Yukarıda açıklanan yöntemle yapılacak araştırma sonucu, taşınmazların orman sayılan yerlerden olmadığı ve tapu kaydının kapsamında kalmadığının belirlenmesi halinde bu kez, zilyetlik yolu ile kazanma koşullarının araştırılması gerekir.
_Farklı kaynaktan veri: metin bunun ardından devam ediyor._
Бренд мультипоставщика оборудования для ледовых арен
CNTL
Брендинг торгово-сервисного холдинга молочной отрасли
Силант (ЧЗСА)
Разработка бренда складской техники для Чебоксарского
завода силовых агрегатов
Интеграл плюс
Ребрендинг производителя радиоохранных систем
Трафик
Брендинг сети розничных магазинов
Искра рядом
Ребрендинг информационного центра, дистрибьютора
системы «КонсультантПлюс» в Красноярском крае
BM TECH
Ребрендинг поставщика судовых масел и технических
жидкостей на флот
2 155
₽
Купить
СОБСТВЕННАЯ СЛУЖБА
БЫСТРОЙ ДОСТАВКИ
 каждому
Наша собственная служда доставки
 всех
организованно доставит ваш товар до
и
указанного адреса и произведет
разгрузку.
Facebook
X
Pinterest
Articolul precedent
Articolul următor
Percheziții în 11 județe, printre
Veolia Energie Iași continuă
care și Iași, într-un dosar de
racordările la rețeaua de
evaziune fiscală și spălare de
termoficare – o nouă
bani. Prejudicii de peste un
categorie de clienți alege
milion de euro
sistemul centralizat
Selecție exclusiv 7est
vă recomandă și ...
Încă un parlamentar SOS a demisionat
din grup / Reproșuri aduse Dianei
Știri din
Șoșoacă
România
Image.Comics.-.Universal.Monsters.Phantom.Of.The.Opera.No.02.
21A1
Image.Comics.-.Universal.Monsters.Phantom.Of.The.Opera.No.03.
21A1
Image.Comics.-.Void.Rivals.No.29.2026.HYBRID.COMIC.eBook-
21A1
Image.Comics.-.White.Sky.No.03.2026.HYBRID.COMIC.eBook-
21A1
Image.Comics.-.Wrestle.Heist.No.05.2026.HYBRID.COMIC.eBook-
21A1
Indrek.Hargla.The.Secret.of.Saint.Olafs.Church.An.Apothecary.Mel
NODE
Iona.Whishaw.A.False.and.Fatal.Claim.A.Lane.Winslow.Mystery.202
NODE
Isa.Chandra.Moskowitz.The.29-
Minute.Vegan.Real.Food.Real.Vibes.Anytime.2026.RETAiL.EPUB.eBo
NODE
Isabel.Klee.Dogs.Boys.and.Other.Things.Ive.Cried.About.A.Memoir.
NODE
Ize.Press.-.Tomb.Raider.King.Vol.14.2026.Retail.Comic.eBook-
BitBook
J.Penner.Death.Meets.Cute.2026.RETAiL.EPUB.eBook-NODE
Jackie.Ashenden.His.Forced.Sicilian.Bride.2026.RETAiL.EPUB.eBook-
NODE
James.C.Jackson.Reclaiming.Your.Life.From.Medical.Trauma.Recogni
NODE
Bu cümleden olarak; yapılacak keşifte tarım uzman bilirkişi olarak ziraat mühendisine inceleme yaptırılıp, zilyetlikle kazanılabilecek kültür arazisi olup olmadığı belirlenip, bu yolda rapor alınmalı; varsa, zilyetlik tanıkları taşınmazlar başında dinlenmeli; zilyetliğin ne zaman başladığı, kaç yıl, ne şekilde devam ettiği sorulup, kesin tarih ve olgulara dayalı, açık yanıtlar alınıp; tesbit tarihine kadar gerçek kişiler yararına zilyetlikle kazanma koşullarının oluşup oluşmadığı belirlenmeli; 3402 Sayılı Yasanın 14. maddesi uyarınca, davacılar yanında, murisler yönünden de tapu sicil ve kadastro müdürlükleri ile mahkeme yazı işleri müdürlüğünden araştırma yapılıp, aynı yasanın 03.07.2005 gün 5403 Sayılı Toprak Koruma ve Arazi Kullanma Yasası ile değiştirilen 14/2. maddesi gereğince sulu ve susuz olarak kazanılmış toprak miktarı belirlenip, yasanın getirdiği sınırlamanın aşılıp aşılmadığı saptanmalı, tespit bilirkişileri de tanık sıfatıyla dinlenerek aykırılığın giderilmesine çalışılmalı ve toplanacak tüm kanıtlar birlikte değerlendirilip, ulaşılacak sonuca göre bir hüküm kurulmalıdır. Eksik incelemeye dayalı … biçimde hüküm kurulması usul ve yasaya aykırıdır.
SONUÇ: Yukarıda açıklanan nedenlerle; Hazinenin temyiz itirazlarının kabulü ile hükmün BOZULMASINA 17.03.2010 günü oybirliği ile karar verildi.